**REQUIRED ACTION:**
From the data below, return each line in which the string "December" is found.

-------------------------

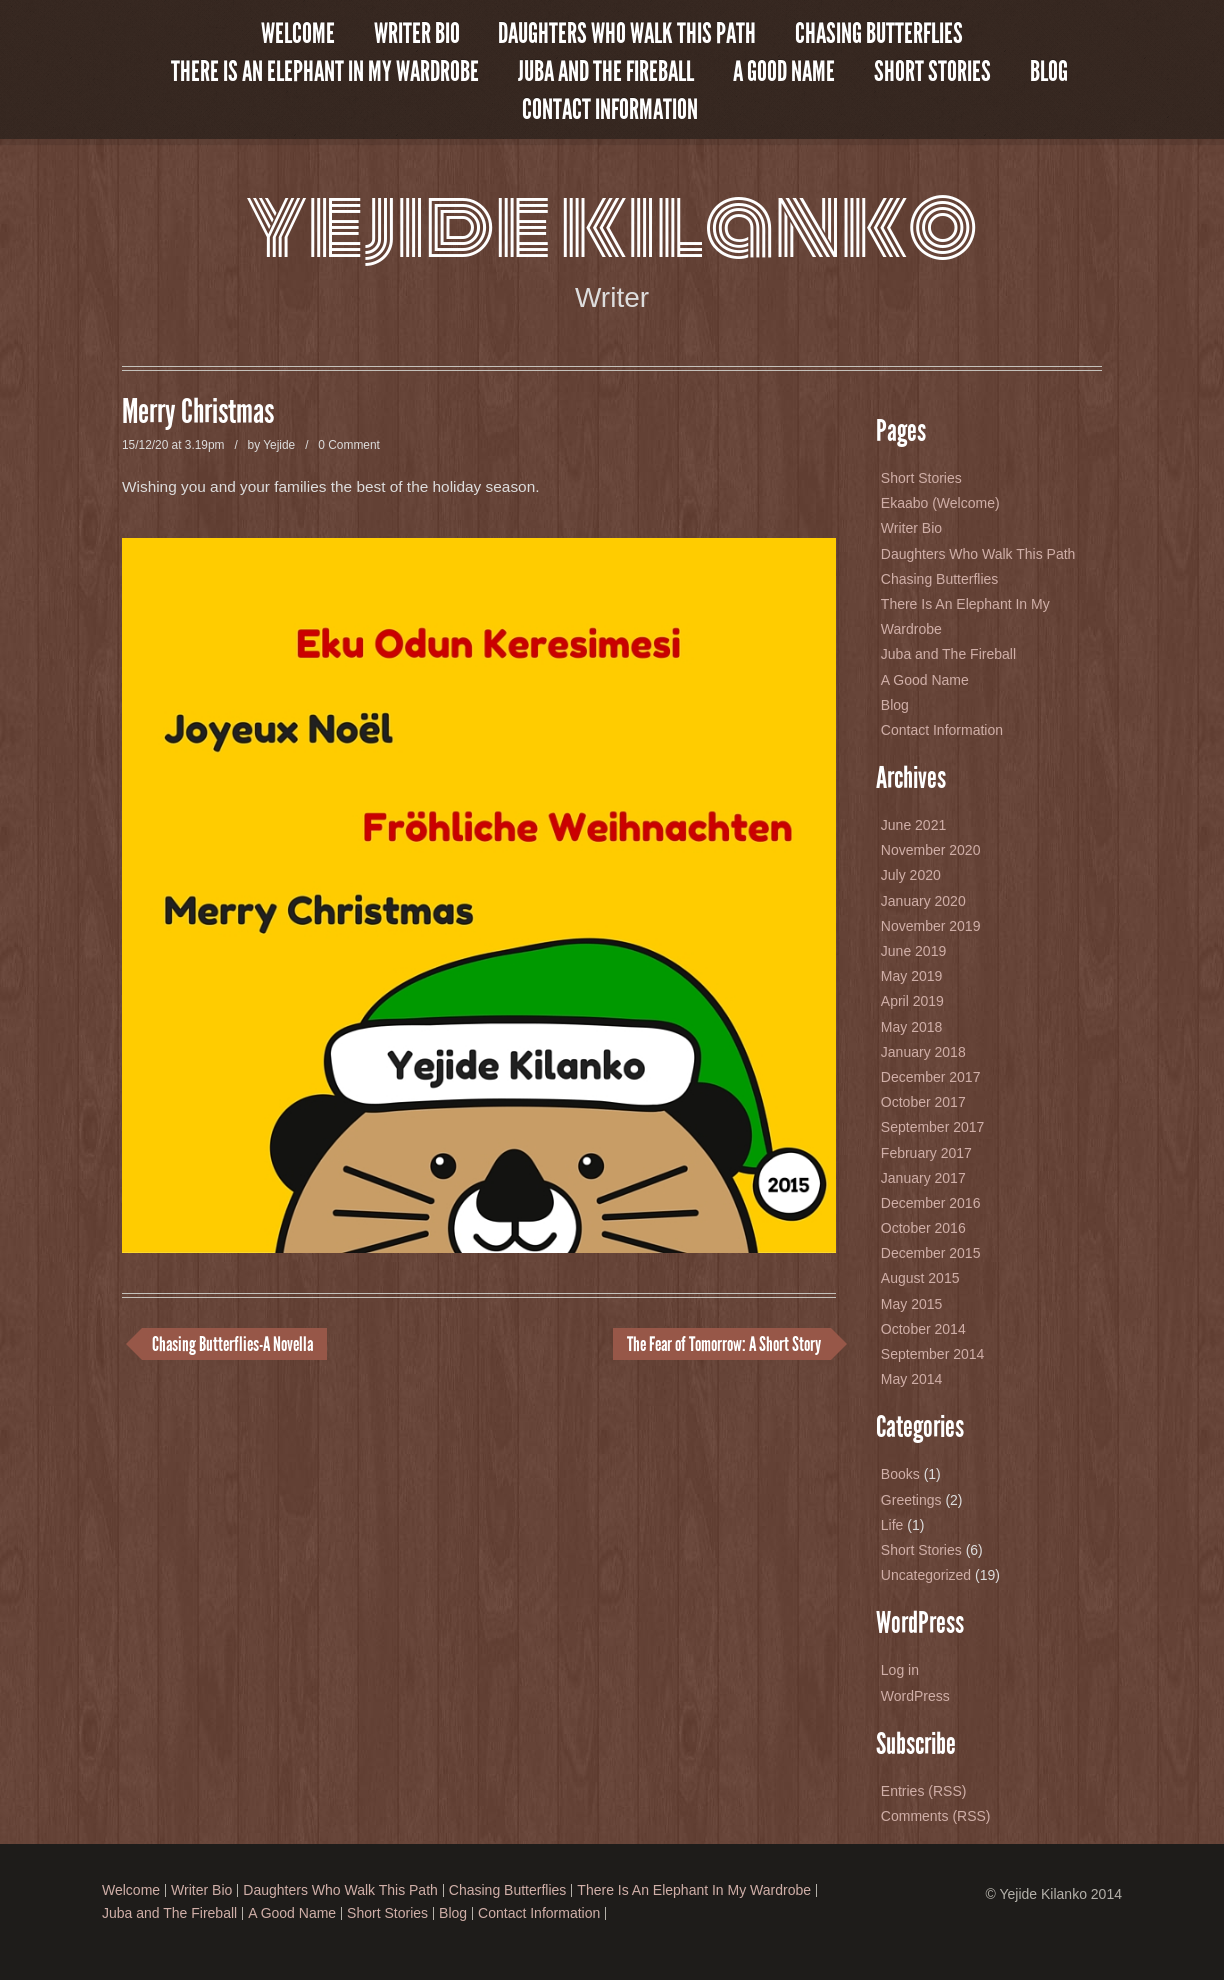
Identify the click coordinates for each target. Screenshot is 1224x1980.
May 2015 (911, 1304)
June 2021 (913, 825)
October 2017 (923, 1102)
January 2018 (923, 1052)
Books (900, 1474)
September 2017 (933, 1127)
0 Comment (348, 445)
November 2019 (931, 926)
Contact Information (610, 110)
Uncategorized (926, 1575)
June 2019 (913, 951)
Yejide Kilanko (612, 225)
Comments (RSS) (936, 1816)
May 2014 (911, 1379)
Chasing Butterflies (879, 34)
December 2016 (931, 1203)
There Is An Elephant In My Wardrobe (325, 72)
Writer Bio (417, 34)
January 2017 (923, 1178)
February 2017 (926, 1153)
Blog (1049, 72)
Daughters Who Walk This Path (627, 34)
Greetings (911, 1500)
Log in (900, 1670)
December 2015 (931, 1253)
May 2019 (911, 976)
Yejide (279, 445)
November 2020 (931, 850)
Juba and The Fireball (606, 72)
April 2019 (912, 1001)
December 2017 (931, 1077)
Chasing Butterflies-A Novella (232, 1344)
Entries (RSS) (924, 1791)
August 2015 (920, 1278)
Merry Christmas (198, 412)
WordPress (915, 1696)
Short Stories (932, 72)
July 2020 (911, 875)
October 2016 (923, 1228)
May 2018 (911, 1027)
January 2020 (923, 901)
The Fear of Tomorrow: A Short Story (724, 1344)
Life (892, 1525)
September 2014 (933, 1354)
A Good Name (784, 72)
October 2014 (923, 1329)
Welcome (298, 34)
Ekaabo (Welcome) (940, 503)
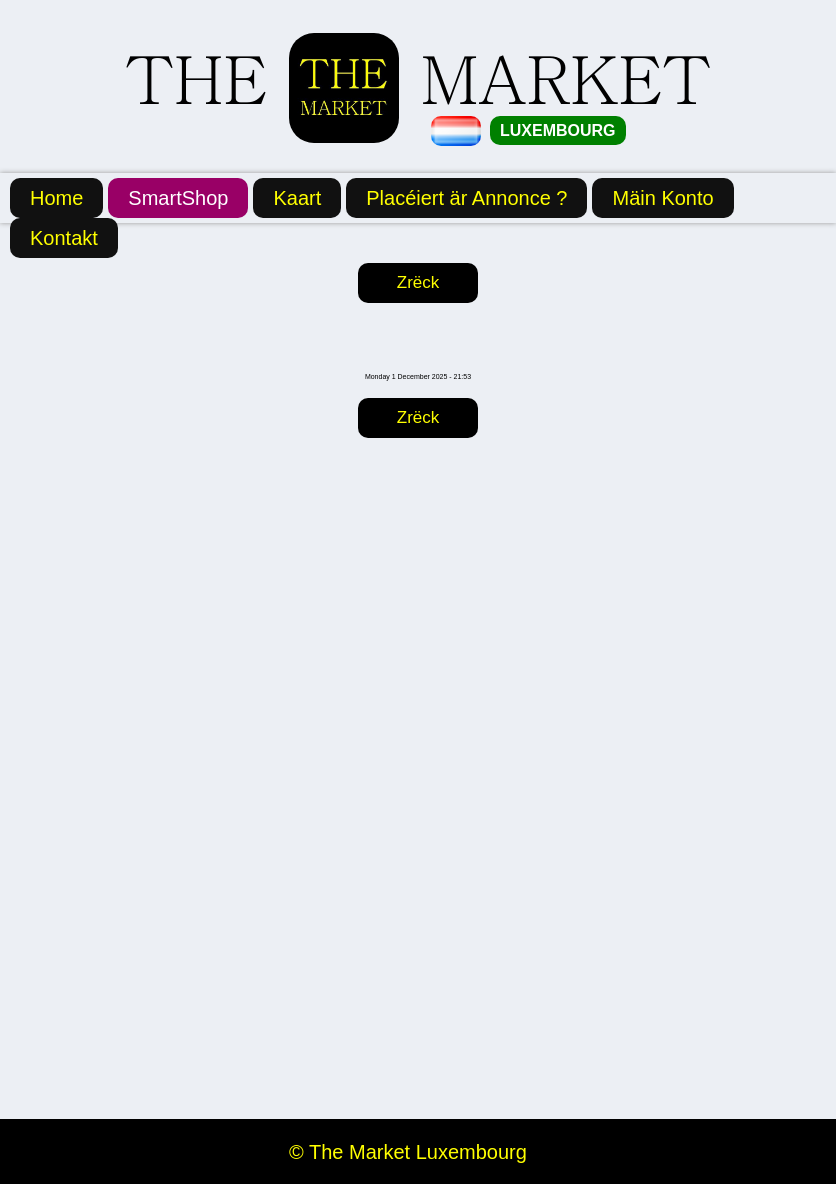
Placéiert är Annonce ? (466, 198)
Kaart (297, 198)
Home (56, 198)
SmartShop (178, 198)
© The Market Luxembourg (408, 1152)
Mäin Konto (662, 198)
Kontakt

-------------------------

**SOLUTION FOR THIS EXERCISE:**
December 2016 (931, 1203)
December 2015 (931, 1253)
December 2017 (931, 1077)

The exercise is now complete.